The real founder of coenobian monasteries in the modern sense was Pachomius an, Egyptian of the beginning of the 4th century. The first community established by him was at Tabennae, an island of the Nile in Upper Egypt. Eight others were founded in his lifetime, numbering 3000 monks. Within 50 years from his death his societies could reckon 50,000 members. These coenobia resembled villages, peopled by a hard-working religious community, all of one sex. The buildings were detached, small, and of the humblest character. Each cell or hut, according to Sozomen (H.E. iii. 14), contained three monks. They took their chief meal in a common refectory at 3 P.M., up to which hour they usually fasted. They are in silence, with hoods so drawn over their faces that they could see nothing but what was on the table before them. The monks spent all the time, not devoted to religious services or study, in manual labour. Palladius, who visited the Egyptian monasteries about the close of the 4th century, found among the 300 member of the Coenobium of Panopolis, under the Pachomian rule, 15 tailors, 7 smiths, 4 carpenters, 12 camel-drivers, and 15 tanners. Each separate community had its own oeconomus, or steward, who was subject to a chief oeconomus stationed at the head establishment. All the produce of the monks' labour was committed to him, and by him shipped to Alexandria. The money raised by the sale was expended in the purchase of stores for the support of the communities, and what was over was devoted to charity. Twice in the year the superiors of the several coenobia met at the chief monastery, under the presidency of an Archimandrite ("the chief of the fold," from mandra [Gk.], a fold), and at the last meeting gave in reports of their administration for the year.

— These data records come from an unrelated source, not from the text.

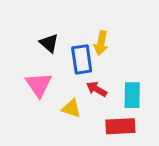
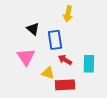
yellow arrow: (101, 43) -> (68, 14), moved
red rectangle: (120, 126) -> (65, 85), moved

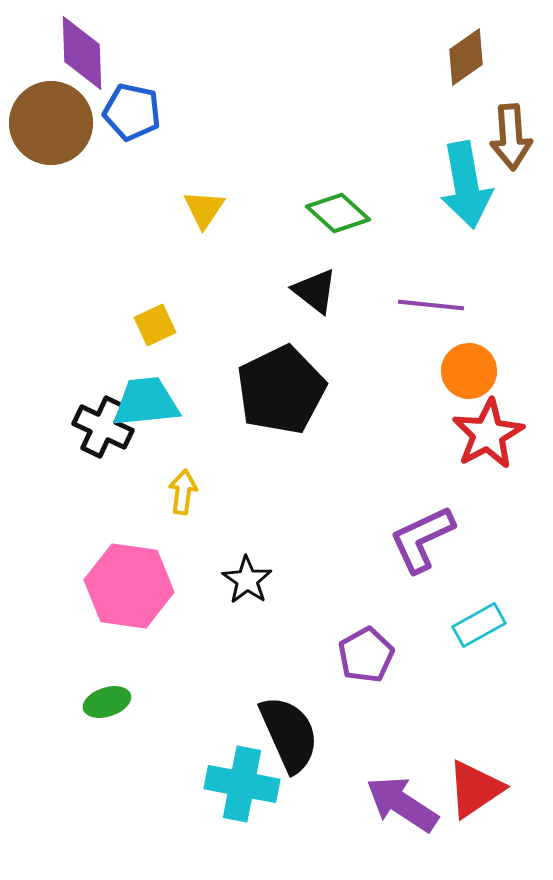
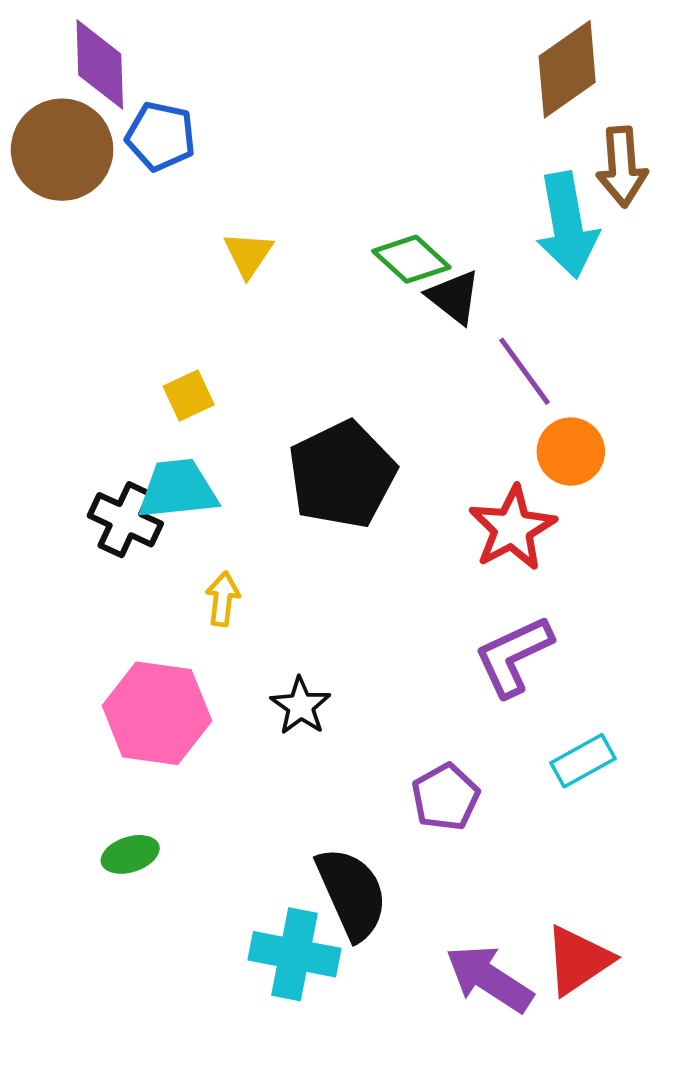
brown diamond: (466, 57) -> (567, 69), size x1.4
black triangle: (315, 291) -> (454, 297), moved
purple line: (431, 305) -> (525, 371), turned 48
red star: (488, 434) -> (512, 528), moved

The coenobia of Syria belonged to the Pachomian institution. We learn many details concerning those in the vicinity of Antioch from Chrysostom's writings. The monks lived in separate huts, kalubai [Gk.] forming a religious hamlet on the mountain side. They were subject to an abbot, and observed a common rule. (They had no refectory, but ate their common meal, of bread and water only, when the day's labour was over, reclining on strewn grass, sometimes out of doors.) Four times in the day they joined in prayers and psalms.

The necessity for defence from hostile attacks, economy of space, and convenience of access from one part of the community to another, by degrees dictated a more compact and orderly arrangement of the buildings of a monastic coenobium. Large piles of building were erected, with strong outside walls, capable of resisting the assaults of an enemy, within which all the necessary edifices were ranged round one or more open courts, usually surrounded with cloisters.